Depending on the geographical context, the transport and storage stages of the CCS supply chain can be set up in different ways, with pipelines and ship transport being the key options for long-distance CO2 transport. Pipelines tend to be more cost-efficient up to distances of 700-1200 km, but ship transport allows for more flexibility in that it enables many different capture sites to make use of one large storage site (Kjärstad et al. 2016), but also that ship transport makes possible more of an actual market for CO2 storage services as it might entail less of a lock-in compared to when the capture site is physically connected to the storage site via pipeline.
A drawback of CCS is that it adds substantial costs but does not always add corresponding revenue – that is, unless a specific system is in place that places value on the function of the capturing and sequestration of CO2. In other words, the commercial viability of an industry fitted with CCS rests upon the existence of an explicit or implicit price on CO2, without which a facility with CCS makes no economic sense compared to a facility without CCS. An alternative approach that is increasingly discussed is carbon capture and utilisation (CCU), which means that the captured CO2 is made use of for productive purposes. The advantage of this is that this would allow for other ways of generating revenue than through a carbon price. The drawback though is that in many CCU applications currently under discussion – including the production of fuels or chemicals from captured CO2 – carbon is locked in the product for only a relatively short time before being released into the atmosphere.
Electrification of industrial process heat
Up until around a decade ago, a common narrative in discussions on future global energy systems was that clean electricity would be expensive for the foreseeable future. Consequently, not only would deep decarbonisation be impossible without a high price on carbon – electricity would also have to be treated as a precious resource only to be used where other options were not available. However, the subsequent reductions in costs of solar and wind power have led to somewhat of a paradigm shift in narratives around the role of clean electricity in the global energy system. The last couple of years have seen the rise of a stream of thinking that can be summarised as “electrify everything” (Olsson and Bailis 2019; Roberts 2017).

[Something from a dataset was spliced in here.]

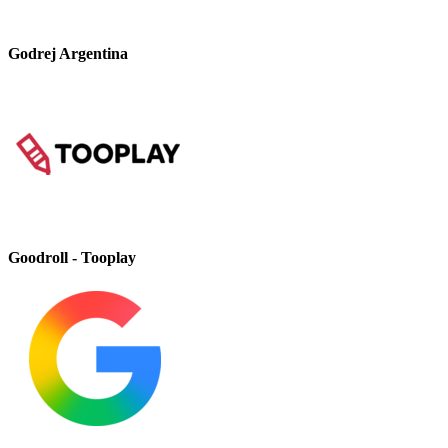
Godrej Argentina
Goodroll - Tooplay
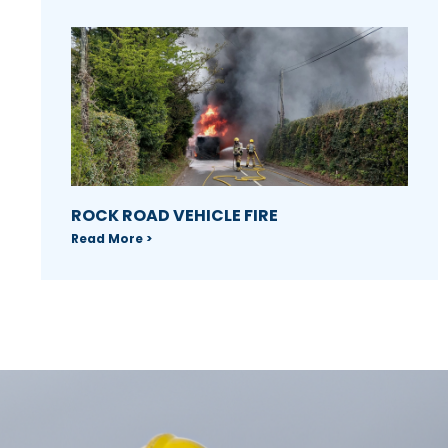
ROCK ROAD VEHICLE FIRE
Read More >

There are several different ways electricity can be used to produce process heat, including resistive heating, heat pumps, microwave heating and plasma technologies (hydrogen could be seen as a form of indirect electrification if the hydrogen is produced from electrolysis, but we will nevertheless address hydrogen separately later in this article. Regardless, in addition to the possibility to benefit from decreasing costs of wind and solar power, the use of electricity as a means to produce industrial process heat comes with other potential advantages that are related to rather fundamental technological characteristics. Compared to combustion-based heating, electricity-based heating tends to be easier to control, has no local air pollution and has lower maintenance costs (Bartlett and Krupnick 2020; Rehfeldt et al. 2020).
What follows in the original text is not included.